Task to complete:
Repeat, exactly and in full, the lines of the listing below, but without any pictures.

════════════════

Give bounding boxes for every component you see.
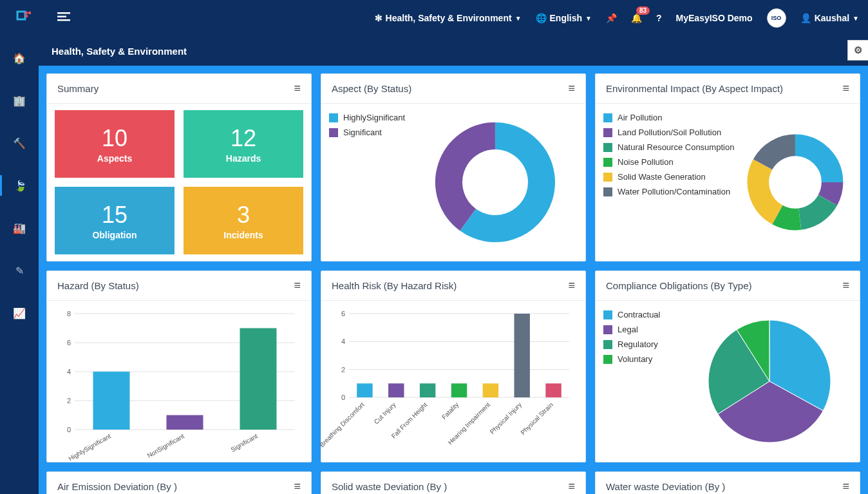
legend-item: Significant [329,128,413,137]
legend-label: Water Pollution/Contamination [618,187,730,196]
chart-legend: HighlySignificantSignificant [329,110,413,254]
panel-title: Summary [57,83,99,94]
legend-label: Contractual [618,310,660,319]
legend-label: Air Pollution [618,113,662,122]
tile-label: Hazards [226,153,261,164]
sidebar-edit-icon[interactable]: ✎ [0,260,39,281]
panel-menu-icon[interactable]: ≡ [294,82,301,95]
user-menu[interactable]: 👤 Kaushal ▼ [800,13,859,23]
svg-rect-3 [25,15,28,17]
notification-count: 83 [636,6,650,15]
legend-label: Noise Pollution [618,157,674,167]
svg-rect-31 [357,383,372,397]
legend-swatch [603,113,612,122]
panel-env-impact: Environmental Impact (By Aspect Impact) … [595,73,860,261]
svg-rect-41 [514,314,530,397]
tile-number: 12 [231,125,256,152]
svg-rect-1 [25,12,28,14]
legend-swatch [603,325,612,334]
panel-solid-waste: Solid waste Deviation (By ) ≡ [321,471,586,494]
svg-text:2: 2 [341,366,345,374]
legend-item: Water Pollution/Contamination [603,187,739,196]
language-selector[interactable]: 🌐 English ▼ [536,13,592,23]
tile-label: Obligation [92,230,137,240]
legend-item: Contractual [603,310,687,319]
svg-text:HighlySignificant: HighlySignificant [67,432,112,462]
panel-health-risk: Health Risk (By Hazard Risk) ≡ 0246Breat… [321,271,586,462]
panel-menu-icon[interactable]: ≡ [842,279,849,292]
legend-swatch [603,340,612,349]
legend-item: Legal [603,325,687,334]
legend-label: Voluntary [618,354,652,364]
notifications-bell[interactable]: 🔔 83 [631,13,642,23]
demo-label[interactable]: MyEasyISO Demo [676,13,753,23]
sidebar-building-icon[interactable]: 🏢 [0,90,39,111]
sidebar-industry-icon[interactable]: 🏭 [0,218,39,238]
panel-menu-icon[interactable]: ≡ [568,82,575,95]
svg-text:4: 4 [341,337,345,345]
summary-tile[interactable]: 15Obligation [55,187,175,254]
svg-text:Breathing Discomfort: Breathing Discomfort [318,401,366,448]
caret-down-icon: ▼ [853,15,859,22]
language-label: English [550,13,583,23]
panel-menu-icon[interactable]: ≡ [842,82,849,95]
legend-item: Regulatory [603,339,687,349]
panel-title: Hazard (By Status) [57,280,139,291]
sidebar-toggle-icon[interactable] [57,12,70,24]
module-selector[interactable]: ✻ Health, Safety & Environment ▼ [375,13,522,23]
sidebar-home-icon[interactable]: 🏠 [0,48,39,68]
panel-title: Air Emission Deviation (By ) [57,481,177,492]
user-name: Kaushal [815,13,849,23]
panel-title: Health Risk (By Hazard Risk) [332,280,457,291]
panel-menu-icon[interactable]: ≡ [842,480,849,493]
svg-rect-4 [57,12,70,14]
svg-rect-21 [240,328,277,430]
legend-label: Solid Waste Generation [618,172,706,182]
breadcrumb: Health, Safety & Environment ⚙ [39,36,868,66]
sidebar-leaf-icon[interactable]: 🍃 [0,175,39,196]
svg-text:NonSignificant: NonSignificant [146,432,186,459]
legend-swatch [603,310,612,319]
sidebar-chart-icon[interactable]: 📈 [0,303,39,323]
legend-label: Regulatory [618,339,658,349]
pin-icon[interactable]: 📌 [606,13,617,23]
panel-summary: Summary ≡ 10Aspects12Hazards15Obligation… [46,73,312,261]
svg-text:Cut Injury: Cut Injury [373,401,397,426]
summary-tile[interactable]: 3Incidents [184,187,303,254]
sidebar-gavel-icon[interactable]: 🔨 [0,133,39,153]
help-icon[interactable]: ? [656,13,662,23]
legend-item: Natural Resource Consumption [603,142,739,152]
legend-swatch [603,158,612,167]
svg-text:0: 0 [341,394,345,401]
org-avatar[interactable]: ISO [767,8,786,28]
legend-swatch [603,355,612,364]
page-settings-gear-icon[interactable]: ⚙ [847,40,868,61]
panel-title: Environmental Impact (By Aspect Impact) [606,83,783,94]
svg-rect-39 [483,383,498,397]
panel-menu-icon[interactable]: ≡ [568,279,575,292]
svg-rect-2 [28,12,31,14]
panel-air-emission: Air Emission Deviation (By ) ≡ [46,471,312,494]
hazard-bar-chart: 02468HighlySignificantNonSignificantSign… [55,307,303,455]
cog-icon: ✻ [375,13,382,23]
panel-menu-icon[interactable]: ≡ [294,480,301,493]
legend-item: Noise Pollution [603,157,739,167]
app-logo[interactable] [9,10,38,26]
panel-menu-icon[interactable]: ≡ [294,279,301,292]
svg-rect-5 [57,16,66,18]
tile-number: 10 [102,125,127,152]
caret-down-icon: ▼ [515,15,522,22]
legend-item: Solid Waste Generation [603,172,739,182]
panel-water-waste: Water waste Deviation (By ) ≡ [595,471,860,494]
panel-menu-icon[interactable]: ≡ [568,480,575,493]
legend-label: Land Pollution/Soil Pollution [618,128,721,137]
svg-text:Physical Strain: Physical Strain [519,401,554,437]
module-label: Health, Safety & Environment [386,13,512,23]
svg-text:0: 0 [67,426,71,433]
summary-tile[interactable]: 10Aspects [55,110,175,178]
aspect-donut-chart [431,118,560,247]
tile-number: 15 [102,202,127,229]
user-icon: 👤 [800,13,811,23]
svg-text:6: 6 [67,339,71,347]
summary-tile[interactable]: 12Hazards [184,110,303,178]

════════════════

Response for this exercise:
Give bounding boxes for every component you see.
legend-item: Significant [329,128,413,137]
legend-label: Water Pollution/Contamination [618,187,730,196]
chart-legend: HighlySignificantSignificant [329,110,413,254]
panel-title: Summary [57,83,99,94]
legend-label: Contractual [618,310,660,319]
legend-label: Air Pollution [618,113,662,122]
tile-label: Hazards [226,153,261,164]
sidebar-edit-icon[interactable]: ✎ [0,260,39,281]
panel-menu-icon[interactable]: ≡ [294,82,301,95]
user-menu[interactable]: 👤 Kaushal ▼ [800,13,859,23]
svg-rect-3 [25,15,28,17]
notification-count: 83 [636,6,650,15]
legend-label: Noise Pollution [618,157,674,167]
svg-rect-31 [357,383,372,397]
legend-swatch [603,113,612,122]
panel-env-impact: Environmental Impact (By Aspect Impact) … [595,73,860,261]
svg-rect-41 [514,314,530,397]
tile-number: 12 [231,125,256,152]
svg-rect-1 [25,12,28,14]
legend-swatch [603,325,612,334]
panel-solid-waste: Solid waste Deviation (By ) ≡ [321,471,586,494]
svg-text:2: 2 [341,366,345,374]
legend-item: Water Pollution/Contamination [603,187,739,196]
language-selector[interactable]: 🌐 English ▼ [536,13,592,23]
tile-label: Obligation [92,230,137,240]
legend-item: Contractual [603,310,687,319]
svg-text:HighlySignificant: HighlySignificant [67,432,112,462]
panel-health-risk: Health Risk (By Hazard Risk) ≡ 0246Breat… [321,271,586,462]
panel-menu-icon[interactable]: ≡ [842,279,849,292]
legend-swatch [603,340,612,349]
legend-item: Legal [603,325,687,334]
legend-label: Voluntary [618,354,652,364]
notifications-bell[interactable]: 🔔 83 [631,13,642,23]
demo-label[interactable]: MyEasyISO Demo [676,13,753,23]
sidebar-building-icon[interactable]: 🏢 [0,90,39,111]
sidebar-industry-icon[interactable]: 🏭 [0,218,39,238]
panel-menu-icon[interactable]: ≡ [568,82,575,95]
svg-text:4: 4 [341,337,345,345]
summary-tile[interactable]: 15Obligation [55,187,175,254]
svg-text:Breathing Discomfort: Breathing Discomfort [318,401,366,448]
caret-down-icon: ▼ [853,15,859,22]
language-label: English [550,13,583,23]
panel-menu-icon[interactable]: ≡ [842,82,849,95]
legend-item: Regulatory [603,339,687,349]
panel-title: Hazard (By Status) [57,280,139,291]
sidebar-toggle-icon[interactable] [57,12,70,24]
module-selector[interactable]: ✻ Health, Safety & Environment ▼ [375,13,522,23]
sidebar-home-icon[interactable]: 🏠 [0,48,39,68]
panel-title: Air Emission Deviation (By ) [57,481,177,492]
user-name: Kaushal [815,13,849,23]
panel-title: Health Risk (By Hazard Risk) [332,280,457,291]
panel-menu-icon[interactable]: ≡ [842,480,849,493]
svg-rect-4 [57,12,70,14]
svg-rect-21 [240,328,277,430]
legend-label: Solid Waste Generation [618,172,706,182]
breadcrumb: Health, Safety & Environment ⚙ [39,36,868,66]
sidebar-leaf-icon[interactable]: 🍃 [0,175,39,196]
svg-text:NonSignificant: NonSignificant [146,432,186,459]
legend-swatch [603,310,612,319]
sidebar-chart-icon[interactable]: 📈 [0,303,39,323]
legend-label: Regulatory [618,339,658,349]
pin-icon[interactable]: 📌 [606,13,617,23]
panel-summary: Summary ≡ 10Aspects12Hazards15Obligation… [46,73,312,261]
svg-text:Cut Injury: Cut Injury [373,401,397,426]
summary-tile[interactable]: 3Incidents [184,187,303,254]
sidebar-gavel-icon[interactable]: 🔨 [0,133,39,153]
help-icon[interactable]: ? [656,13,662,23]
legend-item: Natural Resource Consumption [603,142,739,152]
legend-swatch [603,158,612,167]
svg-text:0: 0 [341,394,345,401]
org-avatar[interactable]: ISO [767,8,786,28]
legend-swatch [603,355,612,364]
page-settings-gear-icon[interactable]: ⚙ [847,40,868,61]
panel-title: Environmental Impact (By Aspect Impact) [606,83,783,94]
svg-rect-39 [483,383,498,397]
panel-menu-icon[interactable]: ≡ [568,279,575,292]
svg-rect-2 [28,12,31,14]
panel-air-emission: Air Emission Deviation (By ) ≡ [46,471,312,494]
hazard-bar-chart: 02468HighlySignificantNonSignificantSign… [55,307,303,455]
cog-icon: ✻ [375,13,382,23]
panel-menu-icon[interactable]: ≡ [294,480,301,493]
legend-item: Noise Pollution [603,157,739,167]
app-logo[interactable] [9,10,38,26]
panel-menu-icon[interactable]: ≡ [294,279,301,292]
svg-rect-5 [57,16,66,18]
tile-number: 10 [102,125,127,152]
caret-down-icon: ▼ [515,15,522,22]
legend-item: Solid Waste Generation [603,172,739,182]
panel-water-waste: Water waste Deviation (By ) ≡ [595,471,860,494]
panel-menu-icon[interactable]: ≡ [568,480,575,493]
legend-label: Land Pollution/Soil Pollution [618,128,721,137]
svg-text:Physical Strain: Physical Strain [519,401,554,437]
module-label: Health, Safety & Environment [386,13,512,23]
svg-text:0: 0 [67,426,71,433]
summary-tile[interactable]: 10Aspects [55,110,175,178]
aspect-donut-chart [431,118,560,247]
tile-number: 15 [102,202,127,229]
user-icon: 👤 [800,13,811,23]
svg-text:6: 6 [67,339,71,347]
summary-tile[interactable]: 12Hazards [184,110,303,178]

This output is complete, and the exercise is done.